# Task description
Go through the data and retrieve each line that includes the string "button".

--- Data shown Enclosed Below ---

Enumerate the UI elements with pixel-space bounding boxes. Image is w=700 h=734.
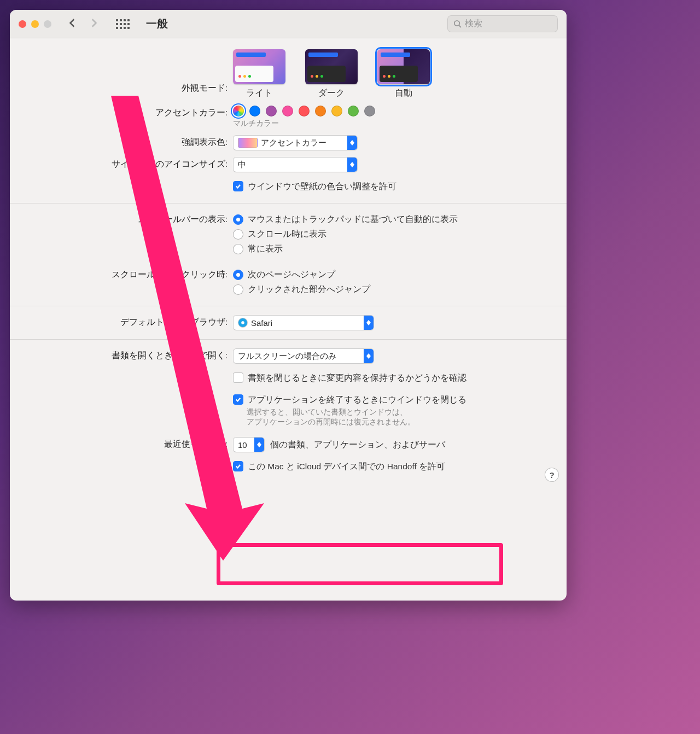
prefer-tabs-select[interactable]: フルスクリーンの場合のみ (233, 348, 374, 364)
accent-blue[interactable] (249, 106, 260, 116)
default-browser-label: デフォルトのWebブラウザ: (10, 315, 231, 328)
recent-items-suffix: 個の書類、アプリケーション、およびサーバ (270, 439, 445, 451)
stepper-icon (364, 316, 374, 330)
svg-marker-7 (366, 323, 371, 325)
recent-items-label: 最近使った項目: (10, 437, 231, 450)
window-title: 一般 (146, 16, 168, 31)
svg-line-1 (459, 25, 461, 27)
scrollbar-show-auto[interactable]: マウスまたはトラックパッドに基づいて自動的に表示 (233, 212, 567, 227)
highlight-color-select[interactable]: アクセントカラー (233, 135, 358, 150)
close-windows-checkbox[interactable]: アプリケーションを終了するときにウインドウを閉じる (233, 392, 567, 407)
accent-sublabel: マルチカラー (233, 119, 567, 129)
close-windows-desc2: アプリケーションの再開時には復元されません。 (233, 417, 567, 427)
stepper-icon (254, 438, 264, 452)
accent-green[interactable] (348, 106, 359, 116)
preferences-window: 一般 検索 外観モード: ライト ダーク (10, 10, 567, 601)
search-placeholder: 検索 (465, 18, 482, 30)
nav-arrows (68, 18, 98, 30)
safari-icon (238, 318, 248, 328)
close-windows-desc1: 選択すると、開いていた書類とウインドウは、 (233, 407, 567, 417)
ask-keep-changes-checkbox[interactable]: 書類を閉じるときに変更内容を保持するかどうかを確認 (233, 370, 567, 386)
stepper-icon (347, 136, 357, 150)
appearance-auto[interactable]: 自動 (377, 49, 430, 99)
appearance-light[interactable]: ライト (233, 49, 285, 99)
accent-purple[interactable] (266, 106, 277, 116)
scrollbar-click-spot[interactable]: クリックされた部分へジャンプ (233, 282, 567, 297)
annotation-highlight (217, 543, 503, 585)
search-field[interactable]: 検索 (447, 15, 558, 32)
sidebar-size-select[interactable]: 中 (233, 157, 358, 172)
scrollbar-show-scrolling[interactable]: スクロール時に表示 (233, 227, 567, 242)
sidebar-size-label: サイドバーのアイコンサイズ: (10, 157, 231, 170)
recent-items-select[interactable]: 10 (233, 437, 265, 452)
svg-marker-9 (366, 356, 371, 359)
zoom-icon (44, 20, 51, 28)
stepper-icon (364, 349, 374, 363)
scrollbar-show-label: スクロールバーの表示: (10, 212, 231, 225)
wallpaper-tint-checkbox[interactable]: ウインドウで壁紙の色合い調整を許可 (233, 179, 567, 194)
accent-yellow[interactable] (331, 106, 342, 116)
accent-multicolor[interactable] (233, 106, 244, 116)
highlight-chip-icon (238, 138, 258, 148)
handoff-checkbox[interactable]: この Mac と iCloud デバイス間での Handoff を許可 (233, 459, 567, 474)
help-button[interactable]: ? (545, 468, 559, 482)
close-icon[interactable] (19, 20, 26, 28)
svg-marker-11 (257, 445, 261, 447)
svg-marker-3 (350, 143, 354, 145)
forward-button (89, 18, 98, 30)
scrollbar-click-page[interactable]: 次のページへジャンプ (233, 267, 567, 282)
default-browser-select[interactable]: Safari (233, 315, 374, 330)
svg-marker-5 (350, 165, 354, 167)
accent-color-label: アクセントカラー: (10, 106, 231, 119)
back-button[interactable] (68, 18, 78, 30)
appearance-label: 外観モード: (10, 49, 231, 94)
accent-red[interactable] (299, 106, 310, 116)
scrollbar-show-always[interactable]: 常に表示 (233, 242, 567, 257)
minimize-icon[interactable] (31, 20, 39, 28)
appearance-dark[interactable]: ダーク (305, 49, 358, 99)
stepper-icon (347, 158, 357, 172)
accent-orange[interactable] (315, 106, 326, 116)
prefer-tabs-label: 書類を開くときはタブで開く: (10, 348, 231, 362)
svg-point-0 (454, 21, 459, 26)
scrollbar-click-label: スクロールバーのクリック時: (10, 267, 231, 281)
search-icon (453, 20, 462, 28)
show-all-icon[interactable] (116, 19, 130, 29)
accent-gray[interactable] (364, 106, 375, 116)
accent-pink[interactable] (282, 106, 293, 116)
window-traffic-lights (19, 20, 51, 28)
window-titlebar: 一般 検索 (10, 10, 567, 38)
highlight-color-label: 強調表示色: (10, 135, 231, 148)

--- End of Enclosed Data shown ---

# Answer space
help-button[interactable]: ? (545, 468, 559, 482)
forward-button (89, 18, 98, 30)
back-button[interactable] (68, 18, 78, 30)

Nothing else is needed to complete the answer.